## Exercise inputs
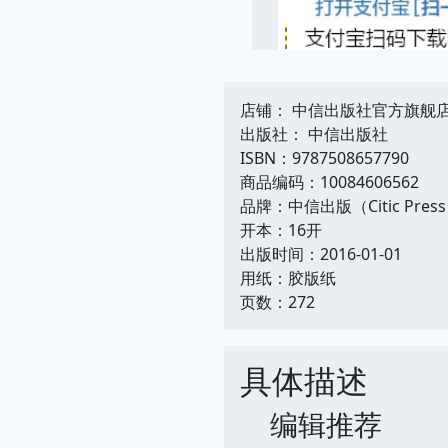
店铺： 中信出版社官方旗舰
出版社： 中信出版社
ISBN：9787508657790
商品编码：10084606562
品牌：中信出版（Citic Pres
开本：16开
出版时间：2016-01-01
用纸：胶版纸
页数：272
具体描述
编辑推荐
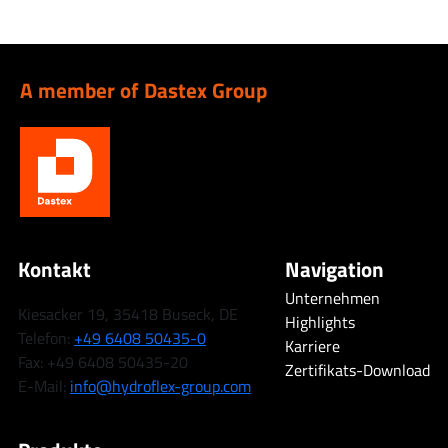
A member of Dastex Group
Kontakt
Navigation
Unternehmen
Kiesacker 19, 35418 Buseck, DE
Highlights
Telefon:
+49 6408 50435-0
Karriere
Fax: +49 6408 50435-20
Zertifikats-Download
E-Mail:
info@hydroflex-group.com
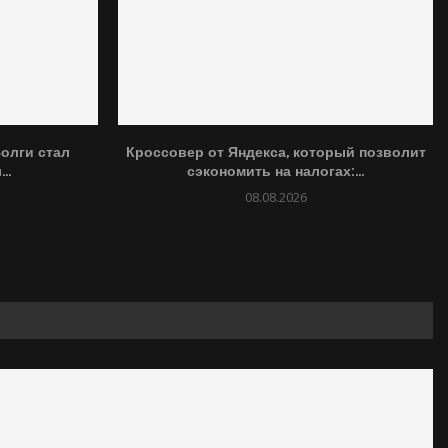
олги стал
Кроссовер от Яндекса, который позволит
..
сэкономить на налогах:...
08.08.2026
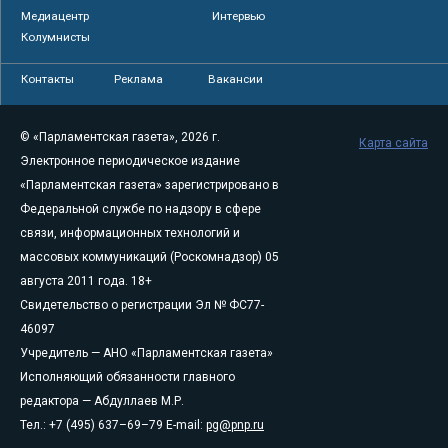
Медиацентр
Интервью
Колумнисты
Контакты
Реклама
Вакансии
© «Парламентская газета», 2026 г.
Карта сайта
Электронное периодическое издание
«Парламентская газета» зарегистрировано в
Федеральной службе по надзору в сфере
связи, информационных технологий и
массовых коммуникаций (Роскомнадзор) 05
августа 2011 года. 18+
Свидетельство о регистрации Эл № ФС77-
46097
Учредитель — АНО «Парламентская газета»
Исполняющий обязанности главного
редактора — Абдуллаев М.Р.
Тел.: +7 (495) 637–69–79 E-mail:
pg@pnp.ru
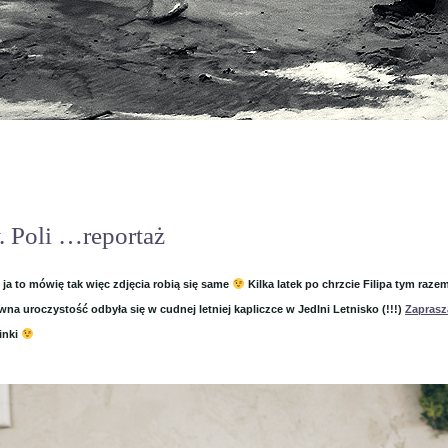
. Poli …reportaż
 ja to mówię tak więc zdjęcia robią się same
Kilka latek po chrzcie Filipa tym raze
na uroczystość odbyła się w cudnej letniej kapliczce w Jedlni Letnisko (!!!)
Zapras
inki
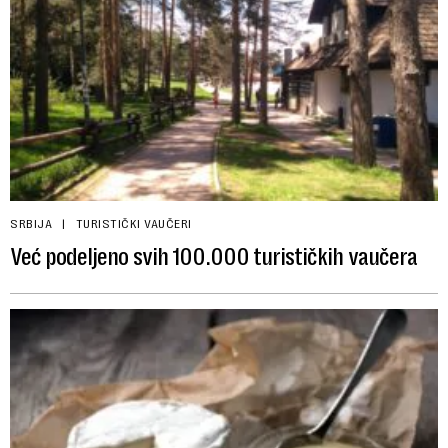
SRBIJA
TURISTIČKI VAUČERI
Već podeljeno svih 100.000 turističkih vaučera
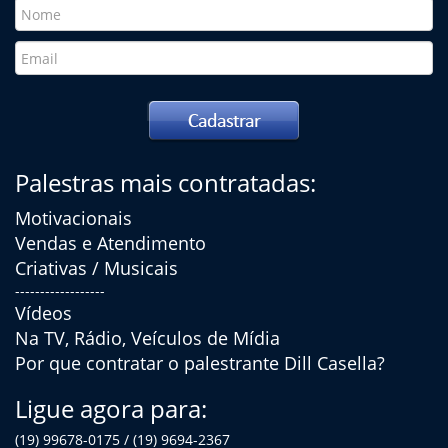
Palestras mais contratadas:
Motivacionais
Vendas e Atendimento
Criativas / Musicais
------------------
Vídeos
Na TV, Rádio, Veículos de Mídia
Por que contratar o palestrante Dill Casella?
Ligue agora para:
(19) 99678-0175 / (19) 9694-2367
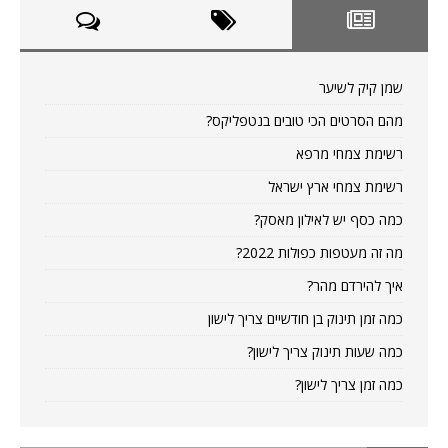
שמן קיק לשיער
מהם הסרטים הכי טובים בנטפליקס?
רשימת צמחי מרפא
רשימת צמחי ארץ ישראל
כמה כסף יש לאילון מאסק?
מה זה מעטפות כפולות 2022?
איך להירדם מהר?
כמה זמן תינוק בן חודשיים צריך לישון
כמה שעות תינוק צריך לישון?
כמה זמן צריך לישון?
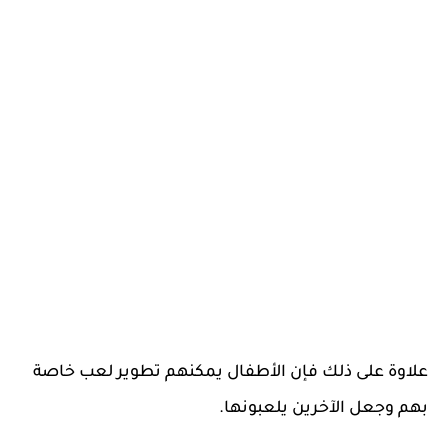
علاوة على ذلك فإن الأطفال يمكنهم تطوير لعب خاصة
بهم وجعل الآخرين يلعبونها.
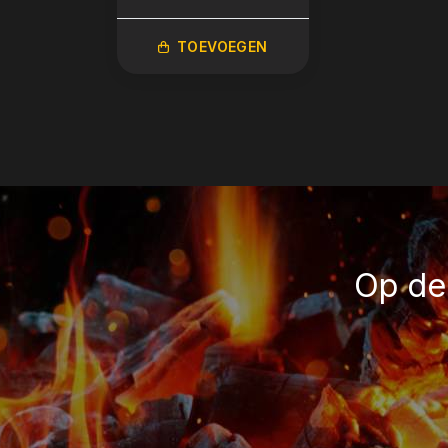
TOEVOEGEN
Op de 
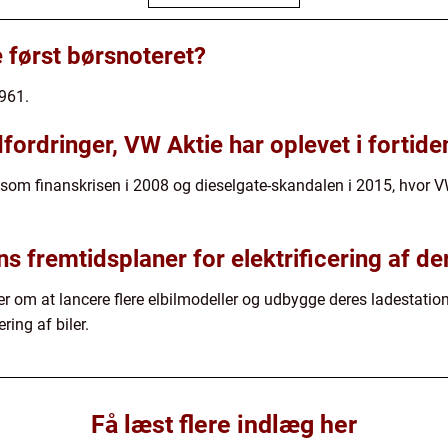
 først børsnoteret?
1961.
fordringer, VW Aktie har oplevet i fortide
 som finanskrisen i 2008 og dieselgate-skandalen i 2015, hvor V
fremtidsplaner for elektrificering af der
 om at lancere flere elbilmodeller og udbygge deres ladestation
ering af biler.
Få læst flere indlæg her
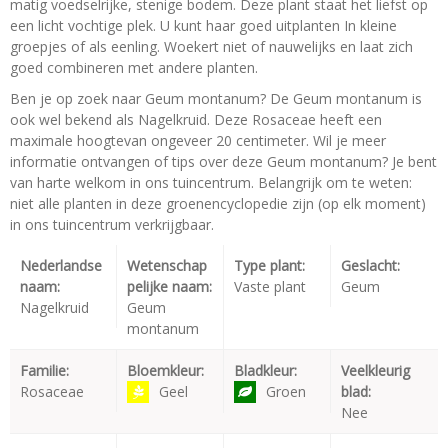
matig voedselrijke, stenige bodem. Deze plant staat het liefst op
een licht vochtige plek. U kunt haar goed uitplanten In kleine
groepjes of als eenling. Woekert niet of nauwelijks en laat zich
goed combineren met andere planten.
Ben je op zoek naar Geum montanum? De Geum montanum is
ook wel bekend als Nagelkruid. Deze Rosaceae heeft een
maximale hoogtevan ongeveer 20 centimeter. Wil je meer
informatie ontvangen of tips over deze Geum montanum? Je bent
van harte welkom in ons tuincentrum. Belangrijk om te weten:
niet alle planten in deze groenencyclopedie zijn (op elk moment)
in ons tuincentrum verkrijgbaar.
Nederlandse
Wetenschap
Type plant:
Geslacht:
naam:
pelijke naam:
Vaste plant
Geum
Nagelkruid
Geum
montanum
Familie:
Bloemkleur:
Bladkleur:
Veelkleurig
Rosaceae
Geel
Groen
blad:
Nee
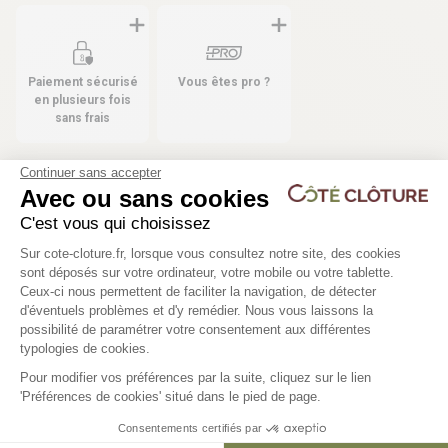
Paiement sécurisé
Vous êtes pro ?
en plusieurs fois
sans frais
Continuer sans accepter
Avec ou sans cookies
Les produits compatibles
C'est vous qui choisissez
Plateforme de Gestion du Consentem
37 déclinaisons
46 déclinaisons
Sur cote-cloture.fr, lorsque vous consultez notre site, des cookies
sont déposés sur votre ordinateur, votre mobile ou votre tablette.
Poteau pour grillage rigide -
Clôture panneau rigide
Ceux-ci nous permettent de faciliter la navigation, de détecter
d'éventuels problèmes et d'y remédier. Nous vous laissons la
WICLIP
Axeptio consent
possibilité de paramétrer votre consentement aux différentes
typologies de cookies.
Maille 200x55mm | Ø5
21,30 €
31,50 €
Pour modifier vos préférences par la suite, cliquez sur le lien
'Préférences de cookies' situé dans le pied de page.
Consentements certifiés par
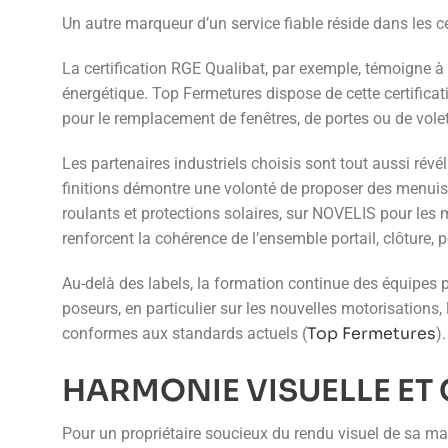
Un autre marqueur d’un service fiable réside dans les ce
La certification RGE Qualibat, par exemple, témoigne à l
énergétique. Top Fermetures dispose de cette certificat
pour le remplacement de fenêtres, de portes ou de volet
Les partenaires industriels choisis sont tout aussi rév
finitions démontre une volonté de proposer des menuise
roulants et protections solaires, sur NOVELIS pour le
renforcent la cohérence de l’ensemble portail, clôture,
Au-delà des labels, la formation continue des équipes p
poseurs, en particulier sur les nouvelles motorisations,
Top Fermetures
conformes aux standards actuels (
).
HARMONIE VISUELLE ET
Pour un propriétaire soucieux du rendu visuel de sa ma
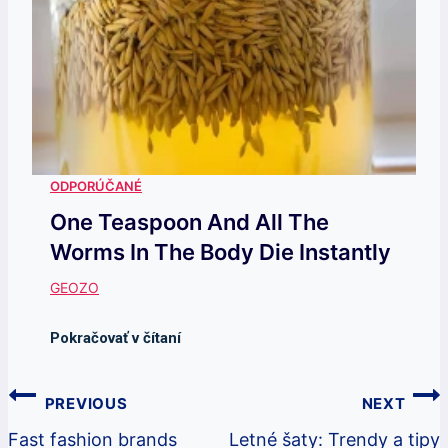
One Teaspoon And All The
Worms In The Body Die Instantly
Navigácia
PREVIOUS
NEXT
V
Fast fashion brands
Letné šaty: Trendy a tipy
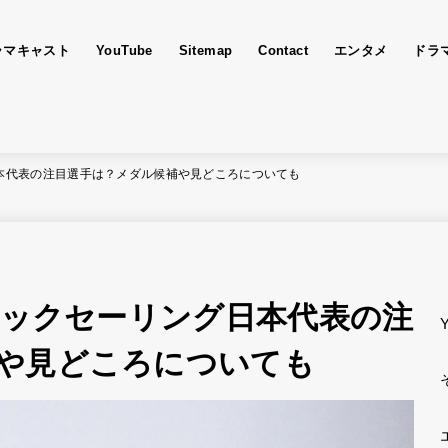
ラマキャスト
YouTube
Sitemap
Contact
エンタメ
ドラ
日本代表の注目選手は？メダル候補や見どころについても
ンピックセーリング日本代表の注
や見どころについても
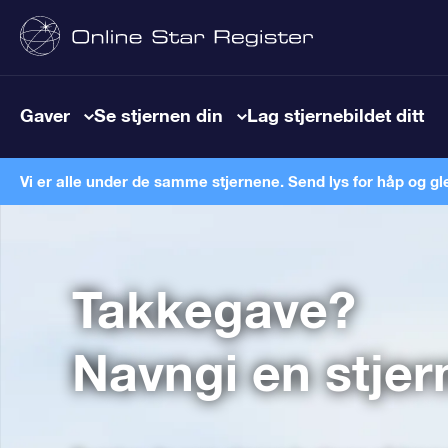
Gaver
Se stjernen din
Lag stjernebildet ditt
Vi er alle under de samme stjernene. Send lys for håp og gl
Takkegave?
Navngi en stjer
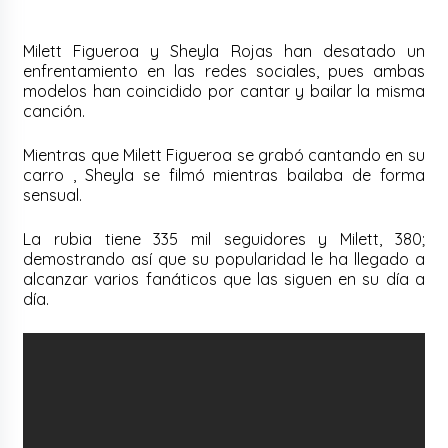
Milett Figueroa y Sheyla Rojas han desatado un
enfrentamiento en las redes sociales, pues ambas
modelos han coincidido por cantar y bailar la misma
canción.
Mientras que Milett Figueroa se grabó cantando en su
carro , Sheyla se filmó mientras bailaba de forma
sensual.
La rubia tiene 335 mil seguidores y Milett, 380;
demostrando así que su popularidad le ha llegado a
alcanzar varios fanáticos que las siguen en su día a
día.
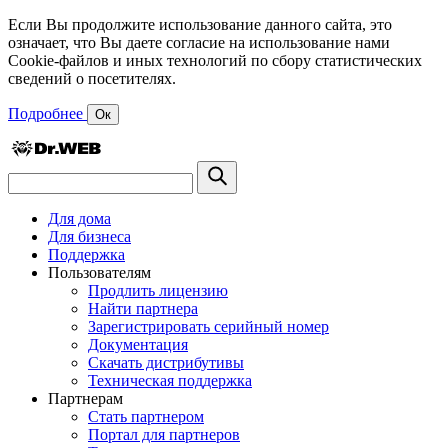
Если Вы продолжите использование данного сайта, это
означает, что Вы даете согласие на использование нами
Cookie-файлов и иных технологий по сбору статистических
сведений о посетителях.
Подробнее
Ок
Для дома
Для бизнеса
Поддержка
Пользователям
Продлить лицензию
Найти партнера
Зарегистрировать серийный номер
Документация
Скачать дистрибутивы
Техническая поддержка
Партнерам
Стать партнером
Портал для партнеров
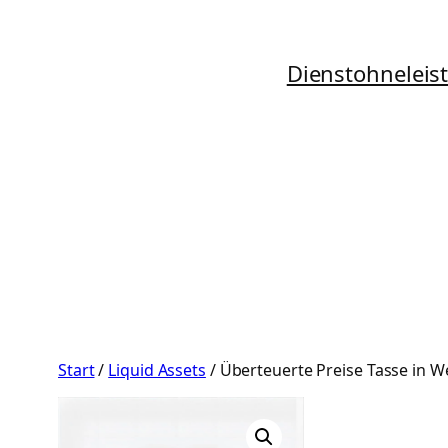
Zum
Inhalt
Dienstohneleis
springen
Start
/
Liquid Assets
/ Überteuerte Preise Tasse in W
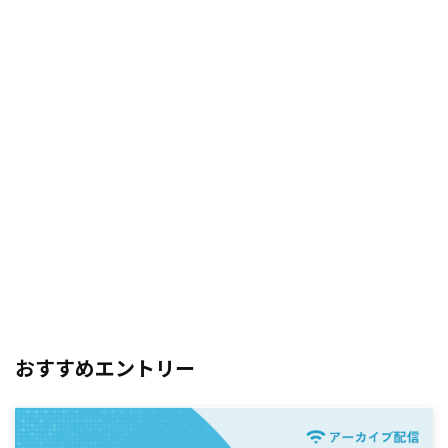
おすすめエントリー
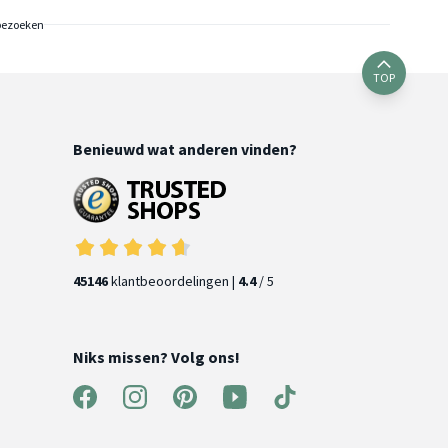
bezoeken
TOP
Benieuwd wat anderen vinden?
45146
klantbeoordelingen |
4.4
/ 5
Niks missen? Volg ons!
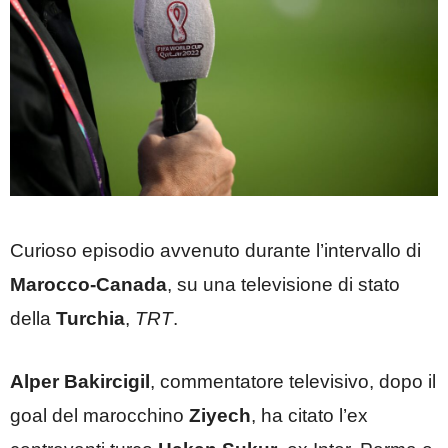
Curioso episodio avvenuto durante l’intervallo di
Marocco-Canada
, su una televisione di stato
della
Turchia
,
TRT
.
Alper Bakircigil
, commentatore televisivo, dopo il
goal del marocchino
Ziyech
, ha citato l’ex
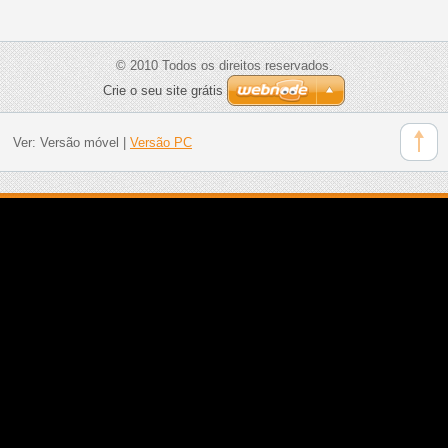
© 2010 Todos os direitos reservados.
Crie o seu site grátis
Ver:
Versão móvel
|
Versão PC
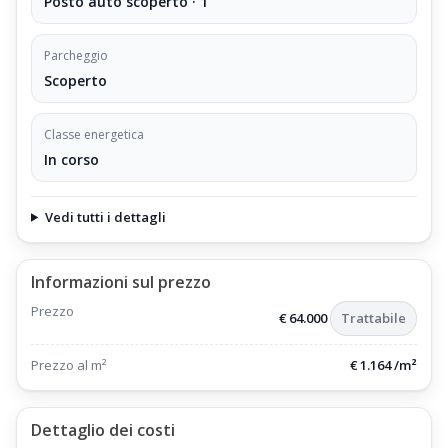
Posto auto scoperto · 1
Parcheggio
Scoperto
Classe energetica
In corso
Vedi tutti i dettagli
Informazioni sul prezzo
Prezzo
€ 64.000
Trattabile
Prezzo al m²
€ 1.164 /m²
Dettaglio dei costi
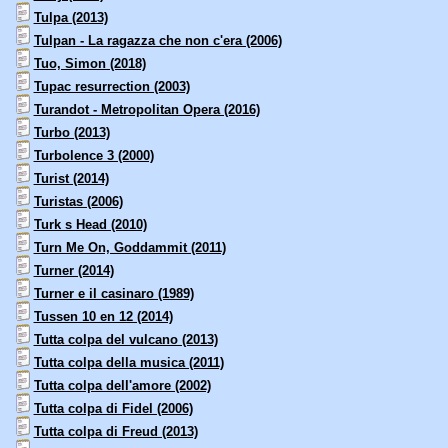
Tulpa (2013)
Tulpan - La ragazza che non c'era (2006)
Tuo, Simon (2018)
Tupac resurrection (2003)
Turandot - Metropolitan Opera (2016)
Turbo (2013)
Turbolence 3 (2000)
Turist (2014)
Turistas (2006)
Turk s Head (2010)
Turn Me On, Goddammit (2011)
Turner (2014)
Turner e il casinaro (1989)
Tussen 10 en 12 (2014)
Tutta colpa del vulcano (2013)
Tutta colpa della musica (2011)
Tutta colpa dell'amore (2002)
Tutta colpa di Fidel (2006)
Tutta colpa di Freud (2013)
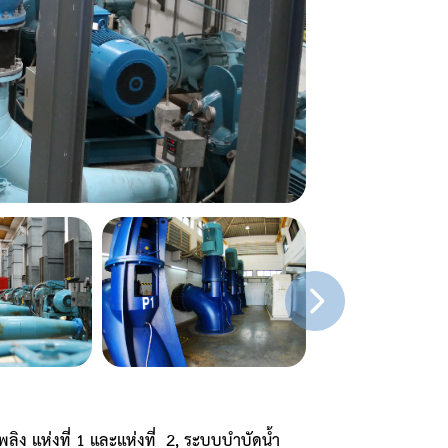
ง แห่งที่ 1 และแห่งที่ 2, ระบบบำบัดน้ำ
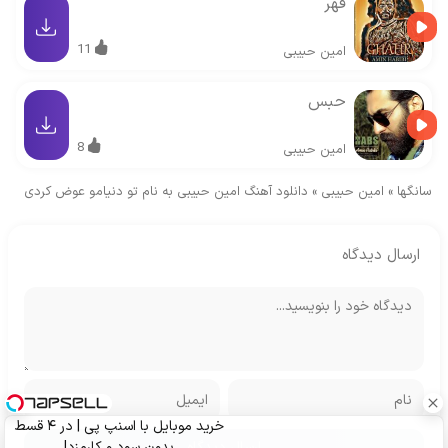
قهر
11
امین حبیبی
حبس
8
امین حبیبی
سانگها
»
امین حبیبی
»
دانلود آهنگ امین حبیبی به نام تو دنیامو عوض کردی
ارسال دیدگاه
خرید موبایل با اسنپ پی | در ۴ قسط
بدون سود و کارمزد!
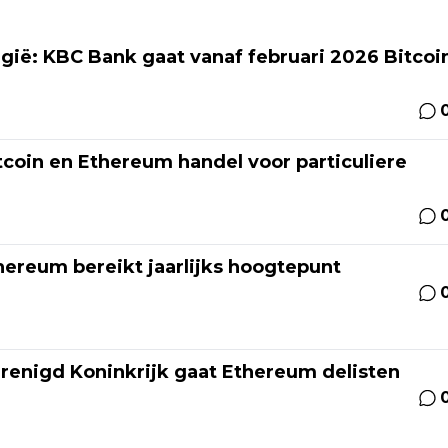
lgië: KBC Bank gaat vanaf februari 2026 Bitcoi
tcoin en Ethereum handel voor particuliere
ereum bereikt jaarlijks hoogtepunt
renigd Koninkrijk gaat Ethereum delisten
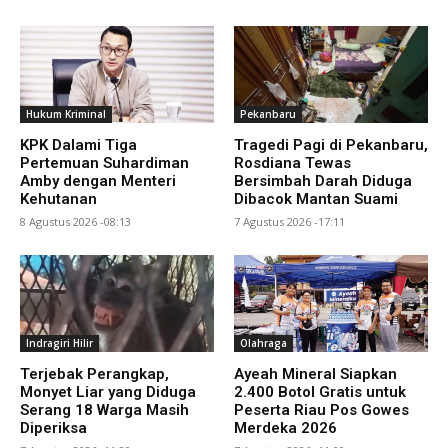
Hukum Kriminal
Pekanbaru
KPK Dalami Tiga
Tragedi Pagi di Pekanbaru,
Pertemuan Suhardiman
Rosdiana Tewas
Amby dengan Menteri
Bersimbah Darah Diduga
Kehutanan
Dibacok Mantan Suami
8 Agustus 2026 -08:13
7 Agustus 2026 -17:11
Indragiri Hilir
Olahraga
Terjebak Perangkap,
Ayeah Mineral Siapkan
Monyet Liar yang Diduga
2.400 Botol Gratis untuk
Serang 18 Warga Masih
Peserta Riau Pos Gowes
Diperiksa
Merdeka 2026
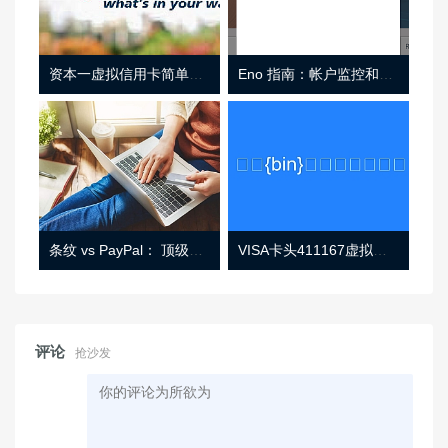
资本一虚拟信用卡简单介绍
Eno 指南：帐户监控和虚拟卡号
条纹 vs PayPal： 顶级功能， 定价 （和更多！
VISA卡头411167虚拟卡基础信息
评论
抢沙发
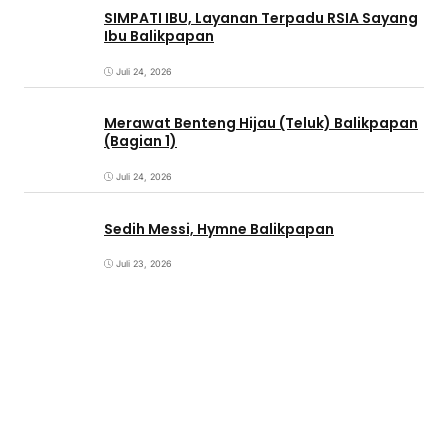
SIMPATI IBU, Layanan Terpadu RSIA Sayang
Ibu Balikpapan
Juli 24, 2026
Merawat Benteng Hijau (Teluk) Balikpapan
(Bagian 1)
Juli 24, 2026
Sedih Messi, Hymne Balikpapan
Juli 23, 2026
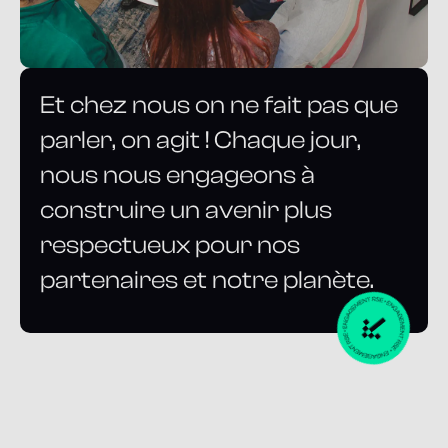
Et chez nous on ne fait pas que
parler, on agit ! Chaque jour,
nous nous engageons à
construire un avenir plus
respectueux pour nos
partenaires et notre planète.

## Directions for this task
Using the data above, set down each line from the line with "Bersimbah Darah Diduga" to the line with "条纹 vs PayPal： 顶级功能， 定价 （和更多！" exactly, both ends included, and leave the pictures behind. Nothing else belongs.

## Solution for this problem
Bersimbah Darah Diduga
Kehutanan
Dibacok Mantan Suami
8 Agustus 2026 -08:13
7 Agustus 2026 -17:11
Indragiri Hilir
Olahraga
Terjebak Perangkap,
Ayeah Mineral Siapkan
Monyet Liar yang Diduga
2.400 Botol Gratis untuk
Serang 18 Warga Masih
Peserta Riau Pos Gowes
Diperiksa
Merdeka 2026
资本一虚拟信用卡简单介绍
Eno 指南：帐户监控和虚拟卡号
条纹 vs PayPal： 顶级功能， 定价 （和更多！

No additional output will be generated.